Stored data entries -
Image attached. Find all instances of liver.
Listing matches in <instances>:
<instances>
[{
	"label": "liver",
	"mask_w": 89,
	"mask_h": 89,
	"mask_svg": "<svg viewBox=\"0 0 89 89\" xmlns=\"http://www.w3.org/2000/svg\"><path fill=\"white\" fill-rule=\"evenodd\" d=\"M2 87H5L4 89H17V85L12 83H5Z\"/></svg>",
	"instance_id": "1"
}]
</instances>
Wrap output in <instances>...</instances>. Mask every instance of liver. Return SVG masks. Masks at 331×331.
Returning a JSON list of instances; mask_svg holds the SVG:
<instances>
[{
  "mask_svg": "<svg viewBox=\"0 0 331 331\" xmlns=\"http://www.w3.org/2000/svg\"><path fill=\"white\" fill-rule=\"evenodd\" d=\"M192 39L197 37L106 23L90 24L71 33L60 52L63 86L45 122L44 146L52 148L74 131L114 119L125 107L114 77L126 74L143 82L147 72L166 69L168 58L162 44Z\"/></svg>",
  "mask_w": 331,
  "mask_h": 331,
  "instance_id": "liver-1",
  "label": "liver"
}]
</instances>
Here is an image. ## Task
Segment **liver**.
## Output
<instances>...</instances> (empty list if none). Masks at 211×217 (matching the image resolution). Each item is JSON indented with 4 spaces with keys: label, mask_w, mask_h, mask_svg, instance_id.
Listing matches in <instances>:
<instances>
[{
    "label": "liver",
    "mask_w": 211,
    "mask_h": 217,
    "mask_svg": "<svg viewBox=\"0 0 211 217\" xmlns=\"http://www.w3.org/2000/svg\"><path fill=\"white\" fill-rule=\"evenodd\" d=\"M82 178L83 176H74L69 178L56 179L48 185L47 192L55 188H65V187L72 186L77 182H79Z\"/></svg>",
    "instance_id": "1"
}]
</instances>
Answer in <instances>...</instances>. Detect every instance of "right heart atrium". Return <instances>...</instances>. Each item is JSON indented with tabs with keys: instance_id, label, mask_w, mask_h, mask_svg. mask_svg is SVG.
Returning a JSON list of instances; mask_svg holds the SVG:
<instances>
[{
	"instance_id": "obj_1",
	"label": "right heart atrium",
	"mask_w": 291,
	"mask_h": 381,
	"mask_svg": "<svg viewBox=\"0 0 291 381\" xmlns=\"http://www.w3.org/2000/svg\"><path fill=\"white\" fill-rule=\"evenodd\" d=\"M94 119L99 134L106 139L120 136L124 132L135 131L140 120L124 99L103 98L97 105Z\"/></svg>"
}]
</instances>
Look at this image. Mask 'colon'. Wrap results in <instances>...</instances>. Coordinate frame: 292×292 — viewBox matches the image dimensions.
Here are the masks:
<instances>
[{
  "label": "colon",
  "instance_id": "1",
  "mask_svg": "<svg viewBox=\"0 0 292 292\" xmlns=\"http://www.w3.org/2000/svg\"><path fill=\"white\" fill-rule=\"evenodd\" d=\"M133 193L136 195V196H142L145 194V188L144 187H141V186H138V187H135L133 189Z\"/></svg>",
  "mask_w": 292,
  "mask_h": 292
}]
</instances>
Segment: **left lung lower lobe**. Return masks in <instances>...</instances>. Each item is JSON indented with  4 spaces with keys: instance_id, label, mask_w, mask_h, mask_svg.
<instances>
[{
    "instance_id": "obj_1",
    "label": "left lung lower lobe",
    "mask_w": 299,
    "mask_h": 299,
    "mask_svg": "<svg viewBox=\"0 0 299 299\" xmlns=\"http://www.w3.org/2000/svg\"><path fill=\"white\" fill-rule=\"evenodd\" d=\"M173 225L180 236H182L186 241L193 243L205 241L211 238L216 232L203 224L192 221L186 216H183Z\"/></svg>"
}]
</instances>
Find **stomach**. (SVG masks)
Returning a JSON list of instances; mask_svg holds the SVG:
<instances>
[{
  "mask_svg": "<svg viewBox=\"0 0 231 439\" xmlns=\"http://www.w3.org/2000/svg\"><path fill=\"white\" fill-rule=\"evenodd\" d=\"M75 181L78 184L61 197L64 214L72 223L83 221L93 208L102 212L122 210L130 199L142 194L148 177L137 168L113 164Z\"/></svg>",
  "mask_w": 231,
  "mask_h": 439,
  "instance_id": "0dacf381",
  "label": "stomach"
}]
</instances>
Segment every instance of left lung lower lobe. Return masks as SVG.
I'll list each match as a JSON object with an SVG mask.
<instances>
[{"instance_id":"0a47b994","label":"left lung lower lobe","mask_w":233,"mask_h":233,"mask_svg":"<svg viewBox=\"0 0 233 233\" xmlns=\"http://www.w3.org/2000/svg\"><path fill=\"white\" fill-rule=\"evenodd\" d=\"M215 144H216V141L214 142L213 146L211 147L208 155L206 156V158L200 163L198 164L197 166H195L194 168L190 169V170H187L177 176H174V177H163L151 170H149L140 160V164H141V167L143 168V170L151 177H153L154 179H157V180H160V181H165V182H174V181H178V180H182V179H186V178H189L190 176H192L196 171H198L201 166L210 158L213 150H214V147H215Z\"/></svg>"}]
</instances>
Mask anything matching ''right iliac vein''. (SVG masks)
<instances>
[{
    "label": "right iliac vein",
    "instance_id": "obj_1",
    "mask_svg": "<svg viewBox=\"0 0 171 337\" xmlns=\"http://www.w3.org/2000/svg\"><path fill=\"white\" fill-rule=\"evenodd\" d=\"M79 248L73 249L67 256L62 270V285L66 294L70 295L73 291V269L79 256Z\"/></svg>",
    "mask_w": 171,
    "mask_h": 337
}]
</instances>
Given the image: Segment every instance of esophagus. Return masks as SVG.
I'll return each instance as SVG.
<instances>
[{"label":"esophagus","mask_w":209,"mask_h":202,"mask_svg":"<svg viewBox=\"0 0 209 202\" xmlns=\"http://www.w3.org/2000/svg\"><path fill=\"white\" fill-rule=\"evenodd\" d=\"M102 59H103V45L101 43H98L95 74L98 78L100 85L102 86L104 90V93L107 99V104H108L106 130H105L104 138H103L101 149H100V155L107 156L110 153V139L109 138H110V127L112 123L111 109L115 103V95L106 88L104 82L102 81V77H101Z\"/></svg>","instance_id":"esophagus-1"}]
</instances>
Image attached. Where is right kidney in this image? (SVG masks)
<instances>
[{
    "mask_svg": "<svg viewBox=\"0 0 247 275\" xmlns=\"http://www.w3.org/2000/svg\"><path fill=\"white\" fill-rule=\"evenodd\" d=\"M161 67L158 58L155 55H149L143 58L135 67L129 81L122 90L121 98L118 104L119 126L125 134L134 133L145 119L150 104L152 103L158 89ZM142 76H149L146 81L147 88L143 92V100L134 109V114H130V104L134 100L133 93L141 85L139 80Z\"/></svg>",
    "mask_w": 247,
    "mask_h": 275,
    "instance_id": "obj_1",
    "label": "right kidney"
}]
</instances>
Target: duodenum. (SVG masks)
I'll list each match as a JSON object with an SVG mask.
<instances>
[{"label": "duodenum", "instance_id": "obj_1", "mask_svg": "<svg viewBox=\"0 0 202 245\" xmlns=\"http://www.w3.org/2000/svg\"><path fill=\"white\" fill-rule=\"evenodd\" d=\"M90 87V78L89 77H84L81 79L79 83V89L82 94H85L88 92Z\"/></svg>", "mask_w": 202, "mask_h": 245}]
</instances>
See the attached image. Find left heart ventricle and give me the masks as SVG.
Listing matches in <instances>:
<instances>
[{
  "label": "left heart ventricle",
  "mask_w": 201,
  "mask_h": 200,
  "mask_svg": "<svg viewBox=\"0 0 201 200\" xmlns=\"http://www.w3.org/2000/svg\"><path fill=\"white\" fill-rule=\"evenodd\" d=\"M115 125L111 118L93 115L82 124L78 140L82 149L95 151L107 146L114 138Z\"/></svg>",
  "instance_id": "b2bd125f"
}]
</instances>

Exercise - Every entry above should be retyped exactly as shown.

Response to the exercise -
Image attached. Find all instances of liver.
Listing matches in <instances>:
<instances>
[{
	"label": "liver",
	"mask_w": 89,
	"mask_h": 89,
	"mask_svg": "<svg viewBox=\"0 0 89 89\" xmlns=\"http://www.w3.org/2000/svg\"><path fill=\"white\" fill-rule=\"evenodd\" d=\"M2 87H5L4 89H17V85L12 83H5Z\"/></svg>",
	"instance_id": "1"
}]
</instances>
Wrap output in <instances>...</instances>. Mask every instance of liver. Return SVG masks. Masks at 331×331.
Returning a JSON list of instances; mask_svg holds the SVG:
<instances>
[{
  "mask_svg": "<svg viewBox=\"0 0 331 331\" xmlns=\"http://www.w3.org/2000/svg\"><path fill=\"white\" fill-rule=\"evenodd\" d=\"M192 39L197 37L106 23L90 24L71 33L60 52L63 86L45 122L44 146L52 148L74 131L114 119L125 107L114 77L126 74L143 82L147 72L166 69L168 58L162 44Z\"/></svg>",
  "mask_w": 331,
  "mask_h": 331,
  "instance_id": "liver-1",
  "label": "liver"
}]
</instances>
Here is an image. ## Task
Segment **liver**.
## Output
<instances>...</instances> (empty list if none). Masks at 211×217 (matching the image resolution). Each item is JSON indented with 4 spaces with keys: label, mask_w, mask_h, mask_svg, instance_id.
Listing matches in <instances>:
<instances>
[{
    "label": "liver",
    "mask_w": 211,
    "mask_h": 217,
    "mask_svg": "<svg viewBox=\"0 0 211 217\" xmlns=\"http://www.w3.org/2000/svg\"><path fill=\"white\" fill-rule=\"evenodd\" d=\"M82 178L83 176H74L69 178L56 179L48 185L47 192L55 188H65V187L72 186L77 182H79Z\"/></svg>",
    "instance_id": "1"
}]
</instances>
Answer in <instances>...</instances>. Detect every instance of "right heart atrium". Return <instances>...</instances>. Each item is JSON indented with tabs with keys: instance_id, label, mask_w, mask_h, mask_svg. mask_svg is SVG.
Returning a JSON list of instances; mask_svg holds the SVG:
<instances>
[{
	"instance_id": "obj_1",
	"label": "right heart atrium",
	"mask_w": 291,
	"mask_h": 381,
	"mask_svg": "<svg viewBox=\"0 0 291 381\" xmlns=\"http://www.w3.org/2000/svg\"><path fill=\"white\" fill-rule=\"evenodd\" d=\"M94 119L99 134L106 139L120 136L124 132L135 131L140 120L124 99L103 98L97 105Z\"/></svg>"
}]
</instances>
Look at this image. Mask 'colon'. Wrap results in <instances>...</instances>. Coordinate frame: 292×292 — viewBox matches the image dimensions.
Here are the masks:
<instances>
[{
  "label": "colon",
  "instance_id": "1",
  "mask_svg": "<svg viewBox=\"0 0 292 292\" xmlns=\"http://www.w3.org/2000/svg\"><path fill=\"white\" fill-rule=\"evenodd\" d=\"M133 193L136 195V196H142L145 194V188L144 187H141V186H138V187H135L133 189Z\"/></svg>",
  "mask_w": 292,
  "mask_h": 292
}]
</instances>
Segment: **left lung lower lobe**. Return masks in <instances>...</instances>. Each item is JSON indented with  4 spaces with keys: instance_id, label, mask_w, mask_h, mask_svg.
<instances>
[{
    "instance_id": "obj_1",
    "label": "left lung lower lobe",
    "mask_w": 299,
    "mask_h": 299,
    "mask_svg": "<svg viewBox=\"0 0 299 299\" xmlns=\"http://www.w3.org/2000/svg\"><path fill=\"white\" fill-rule=\"evenodd\" d=\"M173 225L180 236H182L186 241L193 243L205 241L211 238L216 232L203 224L192 221L186 216H183Z\"/></svg>"
}]
</instances>
Find **stomach**. (SVG masks)
Returning a JSON list of instances; mask_svg holds the SVG:
<instances>
[{
  "mask_svg": "<svg viewBox=\"0 0 231 439\" xmlns=\"http://www.w3.org/2000/svg\"><path fill=\"white\" fill-rule=\"evenodd\" d=\"M75 181L78 184L61 197L64 214L72 223L83 221L93 208L102 212L122 210L130 199L142 194L148 177L137 168L113 164Z\"/></svg>",
  "mask_w": 231,
  "mask_h": 439,
  "instance_id": "0dacf381",
  "label": "stomach"
}]
</instances>
Segment every instance of left lung lower lobe. Return masks as SVG.
I'll list each match as a JSON object with an SVG mask.
<instances>
[{"instance_id":"0a47b994","label":"left lung lower lobe","mask_w":233,"mask_h":233,"mask_svg":"<svg viewBox=\"0 0 233 233\" xmlns=\"http://www.w3.org/2000/svg\"><path fill=\"white\" fill-rule=\"evenodd\" d=\"M215 144H216V141L214 142L213 146L211 147L208 155L206 156V158L200 163L198 164L197 166H195L194 168L190 169V170H187L177 176H174V177H163L151 170H149L140 160V164H141V167L143 168V170L151 177H153L154 179H157V180H160V181H165V182H174V181H178V180H182V179H186V178H189L190 176H192L196 171H198L201 166L210 158L213 150H214V147H215Z\"/></svg>"}]
</instances>
Mask anything matching ''right iliac vein''. (SVG masks)
<instances>
[{
    "label": "right iliac vein",
    "instance_id": "obj_1",
    "mask_svg": "<svg viewBox=\"0 0 171 337\" xmlns=\"http://www.w3.org/2000/svg\"><path fill=\"white\" fill-rule=\"evenodd\" d=\"M79 248L73 249L67 256L62 270V285L66 294L70 295L73 291V269L79 256Z\"/></svg>",
    "mask_w": 171,
    "mask_h": 337
}]
</instances>
Given the image: Segment every instance of esophagus. Return masks as SVG.
I'll return each instance as SVG.
<instances>
[{"label":"esophagus","mask_w":209,"mask_h":202,"mask_svg":"<svg viewBox=\"0 0 209 202\" xmlns=\"http://www.w3.org/2000/svg\"><path fill=\"white\" fill-rule=\"evenodd\" d=\"M102 59H103V45L101 43H98L95 74L98 78L100 85L102 86L104 90V93L107 99V104H108L106 130H105L104 138H103L101 149H100V155L107 156L110 153V139L109 138H110V127L112 123L111 109L115 103V95L106 88L104 82L102 81V77H101Z\"/></svg>","instance_id":"esophagus-1"}]
</instances>
Image attached. Where is right kidney in this image? (SVG masks)
<instances>
[{
    "mask_svg": "<svg viewBox=\"0 0 247 275\" xmlns=\"http://www.w3.org/2000/svg\"><path fill=\"white\" fill-rule=\"evenodd\" d=\"M161 67L158 58L155 55H149L143 58L135 67L129 81L122 90L121 98L118 104L119 126L125 134L134 133L145 119L150 104L152 103L158 89ZM142 76H149L146 81L147 88L143 92V100L134 109V114H130V104L134 100L133 93L141 85L139 80Z\"/></svg>",
    "mask_w": 247,
    "mask_h": 275,
    "instance_id": "obj_1",
    "label": "right kidney"
}]
</instances>
Target: duodenum. (SVG masks)
I'll list each match as a JSON object with an SVG mask.
<instances>
[{"label": "duodenum", "instance_id": "obj_1", "mask_svg": "<svg viewBox=\"0 0 202 245\" xmlns=\"http://www.w3.org/2000/svg\"><path fill=\"white\" fill-rule=\"evenodd\" d=\"M90 87V78L89 77H84L81 79L79 83V89L82 94H85L88 92Z\"/></svg>", "mask_w": 202, "mask_h": 245}]
</instances>
See the attached image. Find left heart ventricle and give me the masks as SVG.
Listing matches in <instances>:
<instances>
[{
  "label": "left heart ventricle",
  "mask_w": 201,
  "mask_h": 200,
  "mask_svg": "<svg viewBox=\"0 0 201 200\" xmlns=\"http://www.w3.org/2000/svg\"><path fill=\"white\" fill-rule=\"evenodd\" d=\"M115 125L111 118L93 115L82 124L78 140L82 149L95 151L107 146L114 138Z\"/></svg>",
  "instance_id": "b2bd125f"
}]
</instances>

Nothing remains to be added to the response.